Concert Reviews • Monday May 12th, 2008 • 5:08 pm

Every good punk rock boy and girl knows that certain elements must be in place for a proper punk-as-fuck show. Outside of your standard set of thrift store-clad indie rockers and fixed-gear hipsters, you need at least one colorfully adorned and clashing Asian punk (and I can say this … I was that Asian punk for years), one adultolescent with graying hair dyed some violent shade of purple and somewhat dated punk attire (think a Ramones t-shirt bought at an actual show rather than at Macy’s) and at least one person at least partially nude and screaming.

All elements were in place at the 21 Grand Gallery on this Tuesday eve. The screaming pantless man was in fact the guitarist of the outfit Robin Williams on Fire. At least I assume he was the guitarist; he was carrying one, but really all I can accurately say was that he was the one careening around the room, howling, and giving us all an unrestricted view of his goods. The adultolescent had his hair dyed green, although he did sport the Ramones t-shirt as well as several wallet chains, and the Asian punkette had her hair crimped up in the style of an onion, with red converse sneakers and Pippi Longstocking stockings. A crowd of horn-rimmed glasses were milling around within, and the cops were milling around on the street outside. It was picture perfect.
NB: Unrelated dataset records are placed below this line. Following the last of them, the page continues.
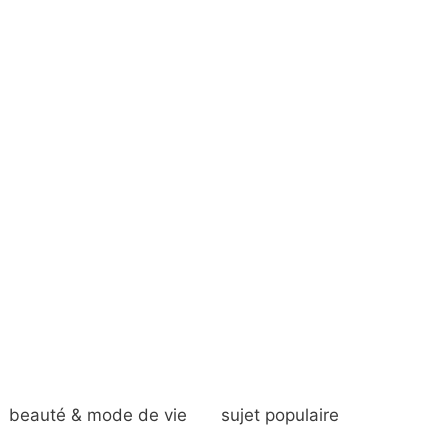
beauté & mode de vie
sujet populaire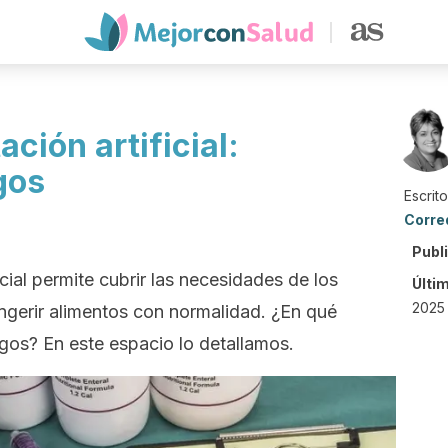
ación artificial:
gos
Escrit
Corre
Publ
icial permite cubrir las necesidades de los
Últi
2025 
gerir alimentos con normalidad. ¿En qué
gos? En este espacio lo detallamos.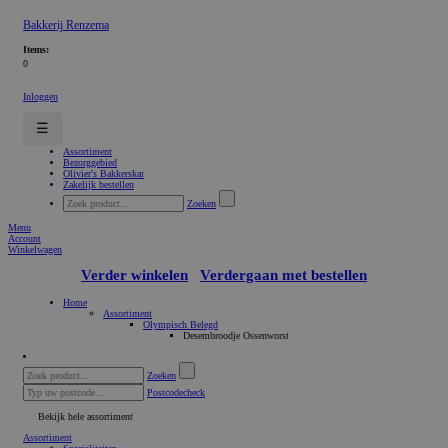
Bakkerij Renzema
Items:
0
Inloggen
☰
Assortiment
Bezorggebied
Olivier's Bakkerskar
Zakelijk bestellen
Zoeken
Menu
Account
Winkelwagen
Verder winkelen
Verdergaan met bestellen
Home
Assortiment
Olympisch Belegd
Desembroodje Ossenworst
Zoeken
Postcodecheck
Bekijk hele assortiment
Assortiment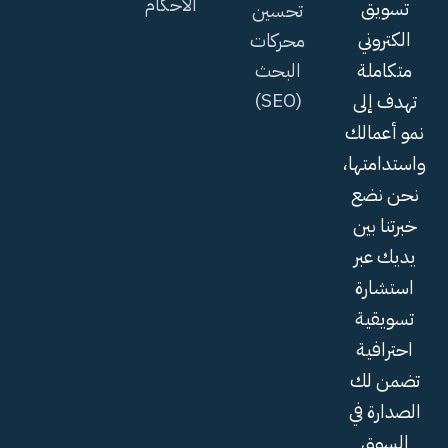
الأحكام
تسويق
تحسين
الكتروني
محركات
البحث
متكاملة
(SEO)
تهدف إلى
نمو أعمالك
واستدامتها،
نحن نضع
خبرتنا بين
يديك عبر
استشارة
تسويقية
احترافية
تضمن لك
الصدارة في
السوق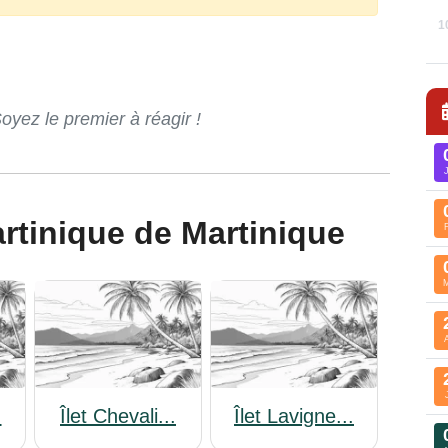
1
ez le premier à réagir !
martinique de Martinique
.
Îlet Chevali...
Îlet Lavigne...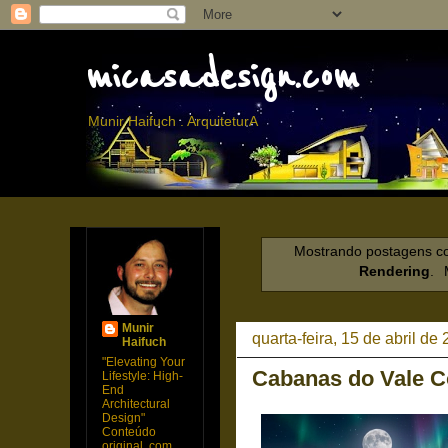
micasadesign.com
Munir Haifuch . ArquiteturA
Mostrando postagens 
Rendering
.
Munir
quarta-feira, 15 de abril de
Haifuch
"Elevating Your
Cabanas do Vale C
Lifestyle: High-
End
Architectural
Design"
Conteúdo
original, com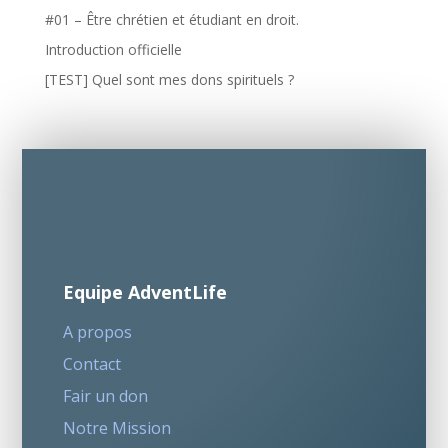
#01 – Être chrétien et étudiant en droit.
Introduction officielle
[TEST] Quel sont mes dons spirituels ?
Equipe AdventLife
A propos
Contact
Fair un don
Notre Mission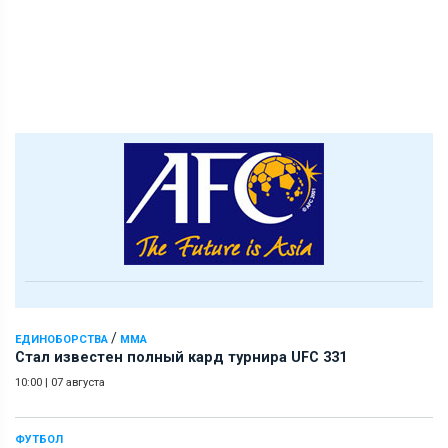
/
ЕДИНОБОРСТВА
ММА
Стал известен полный кард турнира UFC 331
10:00
|
07 августа
ФУТБОЛ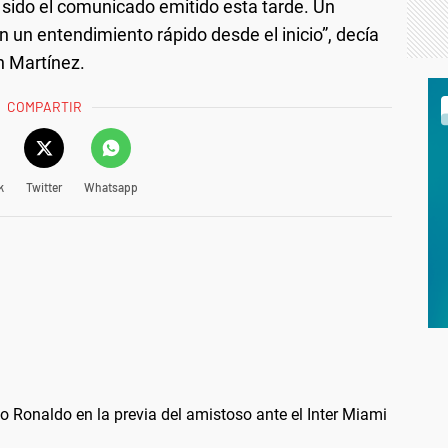
 sido el comunicado emitido esta tarde. Un
 un entendimiento rápido desde el inicio”, decía
n Martínez.
COMPARTIR
k
Twitter
Whatsapp
no Ronaldo en la previa del amistoso ante el Inter Miami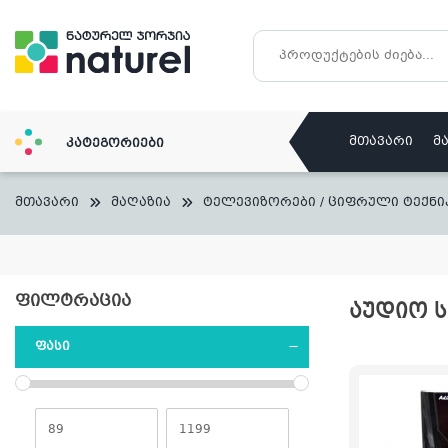
Skip
to
content
მთავარი
მ
კატეგორიები
მთავარი
მაღაზია
ტელევიზორები / ციფრული ტექნი
ᲤᲘᲚᲢᲠᲐᲪᲘᲐ
ᲐᲣᲓᲘᲝ Ს
ᲤᲐᲡᲘ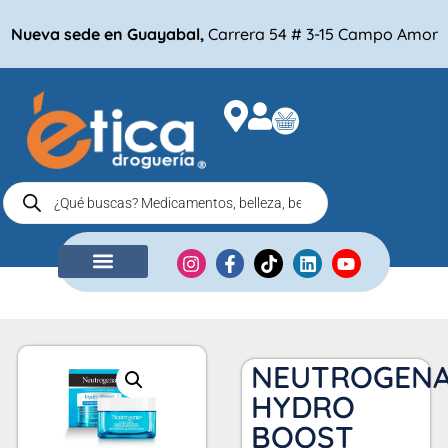
Nueva sede en Guayabal,
Carrera 54 # 3-15 Campo Amor
NUESTRA EMPRESA
COMPRA POR
NEUTROGEN
HYDRO
BOOST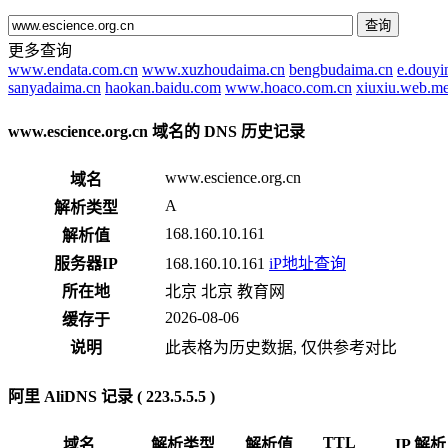
查询
更多查询
www.endata.com.cn
www.xuzhoudaima.cn
bengbudaima.cn
e.douyi
sanyadaima.cn
haokan.baidu.com
www.hoaco.com.cn
xiuxiu.web.me
www.escience.org.cn 域名的 DNS 历史记录
www.escience.org.cn
域名
A
解析类型
168.160.10.161
解析值
服务器IP
168.160.10.161
iP地址查询
所在地
北京 北京 教育网
2026-08-06
缓存于
说明
此表格为历史数据, 仅供参考对比
阿里 AliDNS 记录 ( 223.5.5.5 )
TTL
域名
解析类型
解析值
IP 解析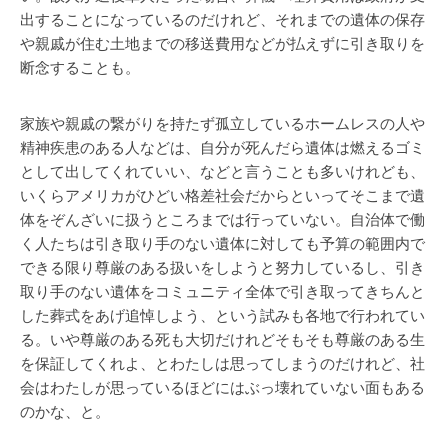
出することになっているのだけれど、それまでの遺体の保存
や親戚が住む土地までの移送費用などが払えずに引き取りを
断念することも。
家族や親戚の繋がりを持たず孤立しているホームレスの人や
精神疾患のある人などは、自分が死んだら遺体は燃えるゴミ
として出してくれていい、などと言うことも多いけれども、
いくらアメリカがひどい格差社会だからといってそこまで遺
体をぞんざいに扱うところまでは行っていない。自治体で働
く人たちは引き取り手のない遺体に対しても予算の範囲内で
できる限り尊厳のある扱いをしようと努力しているし、引き
取り手のない遺体をコミュニティ全体で引き取ってきちんと
した葬式をあげ追悼しよう、という試みも各地で行われてい
る。いや尊厳のある死も大切だけれどそもそも尊厳のある生
を保証してくれよ、とわたしは思ってしまうのだけれど、社
会はわたしが思っているほどにはぶっ壊れていない面もある
のかな、と。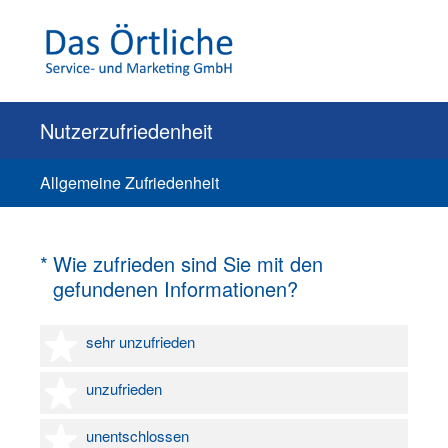
Nutzerzufriedenheit
Allgemeine Zufriedenheit
(Erforderlich.)
*
Wie zufrieden sind Sie mit den
gefundenen Informationen?
1 Stern
sehr unzufrieden
2 Sterne
unzufrieden
3 Sterne
unentschlossen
Triangle fit the bill of uber-showmanship punk well. Oversized dollar-store glam sunglasses, tight sexy pants, ties draped loosely around shirts without collars – they definitely buy into the idea that presentation trumps content, and they very may well be right. Their noise generating gear was impressive in its complexity: Mac books, looping programs, drum triggers, anything and everything that constitutes an over-the-top techno toy suggesting a disdain for traditional instrumentation and, often enough, a lack of talent. Triangle betrays themselves, however; through the bells, whistles, sound wall and one trick pony show, they drop some hidden counter rhythms and vocal harmonies. It’s few and far between, these nods to some conventional music ability, but they are there, and its what keeps me listening. I usually don’t go for this sort of thing.

They have Wave, whether they like it or not. By Wave, I mean they have some semblance of interlocking resonance, some repeating patterns that we seem to glom onto as human beings who like sound. Sound is a wave, after all, and despite the No-Wave movement spawned in NYC during the ’80s, there really isn’t any sonic expression that doesn’t incorporate this in some way, except perhaps for the ultimately aggravating performers who consider it “intellectual.” Even Free Jazz – the cerebral musicians’ version of abstract painting – employs some notion of interlocking soundwaves and intention.

The set was a fine mesh of all the proper punk elements: subverted aggression, a droll disaffectation punctuated with look-at-me posturing and interspersed with melancholy shoegazing. The music, perhaps soundscape is a better term, was loud, unbroken and indulgent, the way a proper punk show should be. It had crafty elements enough to keep a self-proclaimed music snob like myself interested, and yet maintained all the correct hallmarks of a subculture that, oddly enough, was born of a backlash against the notion of standards. Perhaps I’m being nostalgic for my former tenure as a kinderpunk, but it warmed my heart to see the new cadre of anti-establishment youth hurling each other around in a makeshift mosh pit. They even attempted a touch of misguided crowd surfing, although they ended up looking more like a third world funeral of pallbearers, being only seven people total were truly involved. When the Asian Pippi Longstocking took the mic for the next band and the adultolescent tore off his shirt and started shoving the neo-punkers around the gallery, I felt my night was truly complete. Can a mosh pit be adorable? For me it was.